Hi! Me again :biggrin:

Anyways. Yeah. I'm differenting from first principles and I'm having trouble with certain functions!

I'll give a simple example, and then hopefully, with your help, I can master these particular functions.

Differentiate, from first principles f(x)=1xf(x) = \frac{1}{x}

I get:

f(x)=limh0f(x+h)f(x)hf'(x) = \lim_{h \to 0} \frac{f(x+h)-f(x)}{h}

f(x)=limh01x+h1xhf'(x) = \lim_{h \to 0} \frac{\frac{1}{x+h}-\frac{1}{x}}{h}

What's to be done here then? Would I use the index laws to get rid of the fractions on top, as such:

f(x)=limh0(x+h)1x1hf'(x) = \lim_{h \to 0} \frac{(x+h)^{-1}-x^{-1}}{h}

Then multiply this by (x+h)1+x1(x+h)1+x1\frac{(x+h)^{-1}+x^{-1}}{(x+h)^{-1}+x^{-1}}

f(x)=limh0(x+h)1x1h×(x+h)1+x1(x+h)1+x1f'(x) = \lim_{h \to 0} \frac{(x+h)^{-1}-x^{-1}}{h} \times \frac{(x+h)^{-1}+x^{-1}}{(x+h)^{-1}+x^{-1}}

f(x)=limh0(x+h)2x2h((x+h)1+x1)f'(x) = \lim_{h \to 0} \frac{(x+h)^{-2}-x^{-2}}{h((x+h)^{-1}+x^{-1})}

When I multiply this out past this point I get ridiculous and unhelpful fractions! Any ideas?!
Try writing 1x+h1x\displaystyle \frac{1}{x+h} - \frac{1}{x} as a single fraction over a common denominator.
Reply 2
generalebriety
Try writing 1x+h1x\displaystyle \frac{1}{x+h} - \frac{1}{x} as a single fraction over a common denominator.


hx(x+h)\frac{-h}{x(x+h)}

=hx2+hx=\frac{-h}{x^{2}+hx}

Then what :frown:
Try shoving that on the top of the fraction you had at the third line from the bottom, before you multiplied it by some crazy fraction that = 1 :s-smilie:
Mush
hx(x+h)\frac{-h}{x(x+h)}

=hx2+hx=\frac{-h}{x^{2}+hx}

Then what :frown:

What do you think? Put it back into the thing you were trying to work out. :s-smilie:
Mush
1x+h1x=hx(x+h)\frac{1}{x+h}-\frac{1}{x}=\frac{-h}{x(x+h)}

Then what :frown:


Then limh01x+h1xh=limh0hx(x+h)h\lim_{h \rightarrow 0} \frac{\frac{1}{x+h}-\frac{1}{x}}{h}=\lim_{h \rightarrow 0} \frac{\frac{-h}{x(x+h)}}{h}, does it not?
Reply 6
Haha silly me. Got it guys. Thanks a lot! REP IS IN ORDER:biggrin:
Hi, ive got a problem with a question, can anyone help me out?

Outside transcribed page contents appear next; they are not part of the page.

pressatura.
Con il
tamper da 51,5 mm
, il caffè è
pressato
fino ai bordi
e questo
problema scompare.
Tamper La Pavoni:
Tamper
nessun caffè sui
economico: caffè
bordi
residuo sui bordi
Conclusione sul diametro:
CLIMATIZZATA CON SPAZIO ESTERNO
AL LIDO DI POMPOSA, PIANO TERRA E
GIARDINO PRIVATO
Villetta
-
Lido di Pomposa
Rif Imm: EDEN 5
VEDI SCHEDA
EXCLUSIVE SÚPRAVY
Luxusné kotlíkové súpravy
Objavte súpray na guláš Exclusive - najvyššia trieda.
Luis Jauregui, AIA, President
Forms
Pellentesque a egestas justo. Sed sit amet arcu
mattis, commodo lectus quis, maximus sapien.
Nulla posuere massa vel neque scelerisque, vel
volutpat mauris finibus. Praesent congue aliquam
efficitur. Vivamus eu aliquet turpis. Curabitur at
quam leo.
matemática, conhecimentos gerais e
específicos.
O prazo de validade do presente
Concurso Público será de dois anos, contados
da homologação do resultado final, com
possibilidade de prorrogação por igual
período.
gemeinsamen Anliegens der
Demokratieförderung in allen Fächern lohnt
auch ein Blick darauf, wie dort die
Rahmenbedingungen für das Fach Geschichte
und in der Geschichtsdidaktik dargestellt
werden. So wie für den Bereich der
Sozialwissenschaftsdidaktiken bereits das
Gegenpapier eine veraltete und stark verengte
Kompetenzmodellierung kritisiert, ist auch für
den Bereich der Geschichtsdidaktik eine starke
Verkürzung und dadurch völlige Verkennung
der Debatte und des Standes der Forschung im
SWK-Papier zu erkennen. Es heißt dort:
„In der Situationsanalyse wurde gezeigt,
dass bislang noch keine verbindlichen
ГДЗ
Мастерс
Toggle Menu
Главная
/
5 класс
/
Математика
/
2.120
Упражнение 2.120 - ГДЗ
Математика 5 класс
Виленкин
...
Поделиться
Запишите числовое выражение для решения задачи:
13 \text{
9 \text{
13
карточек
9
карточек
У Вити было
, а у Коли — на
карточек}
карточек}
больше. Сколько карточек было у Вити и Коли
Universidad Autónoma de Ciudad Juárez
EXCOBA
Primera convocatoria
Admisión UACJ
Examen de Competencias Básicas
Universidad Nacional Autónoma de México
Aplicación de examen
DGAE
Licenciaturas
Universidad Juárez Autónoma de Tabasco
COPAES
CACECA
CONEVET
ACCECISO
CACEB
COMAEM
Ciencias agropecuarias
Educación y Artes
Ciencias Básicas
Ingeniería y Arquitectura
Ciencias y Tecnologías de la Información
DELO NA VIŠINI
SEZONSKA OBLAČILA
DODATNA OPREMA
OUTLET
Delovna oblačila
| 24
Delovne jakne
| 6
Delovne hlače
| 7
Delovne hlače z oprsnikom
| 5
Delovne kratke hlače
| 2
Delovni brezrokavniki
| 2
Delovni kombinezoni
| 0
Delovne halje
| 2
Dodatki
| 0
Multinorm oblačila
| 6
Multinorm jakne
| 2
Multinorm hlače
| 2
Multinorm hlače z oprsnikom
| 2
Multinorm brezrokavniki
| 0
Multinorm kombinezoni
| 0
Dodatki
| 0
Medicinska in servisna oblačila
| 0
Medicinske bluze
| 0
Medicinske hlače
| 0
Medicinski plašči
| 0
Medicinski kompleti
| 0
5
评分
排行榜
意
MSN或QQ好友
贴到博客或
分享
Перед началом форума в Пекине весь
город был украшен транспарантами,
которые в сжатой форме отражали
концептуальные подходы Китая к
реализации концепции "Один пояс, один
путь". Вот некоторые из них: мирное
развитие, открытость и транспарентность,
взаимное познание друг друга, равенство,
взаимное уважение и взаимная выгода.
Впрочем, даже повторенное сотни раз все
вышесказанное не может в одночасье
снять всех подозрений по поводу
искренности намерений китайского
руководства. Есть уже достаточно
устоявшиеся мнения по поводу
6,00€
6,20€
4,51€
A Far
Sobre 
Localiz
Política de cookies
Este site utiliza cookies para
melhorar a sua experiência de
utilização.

Differentiate from first principles:

f(x)=x21 f(x) = \sqrt{x^2-1}

ive tried:

limh0(x2+h2+2xh1)1/2(x21)1/2h \lim_{h\rightarrow0} \frac{(x^2+h^2+2xh-1)^{1/2}-(x^2-1)^{1/2}}{h}

but i'm now stuck!!
Try multiplying by (x+h)21+x21(x+h)21+x21\frac{\sqrt{(x+h)^2-1}+\sqrt{x^2-1}}{\sqrt{(x+h)^2-1}+\sqrt{x^2-1}}
cheers got it now
Reply 10
Could someone help me with this one? From first principles, find the derivative of 1/(sqrt(x^2-1))
Reply 11
Original post by tonka121
Could someone help me with this one? From first principles, find the derivative of 1/(sqrt(x^2-1))


do you know the basic principles?
Reply 12
Yeah I know the basic principles
Original post by tonka121
Could someone help me with this one? From first principles, find the derivative of 1/(sqrt(x^2-1))


Please do not resurrect old threads - it is against the rules
Reply 14
Sorry - I hadn't actually seen that it was so old!
Reply 15
Original post by tonka121
Sorry - I hadn't actually seen that it was so old!


Please start a fresh thread

Please post any work you have done

please quote in your replies because I am working also and I need to see notifications in order to respond


(I do not understand why resurrecting a thread is a problem.
Why not lock them then?)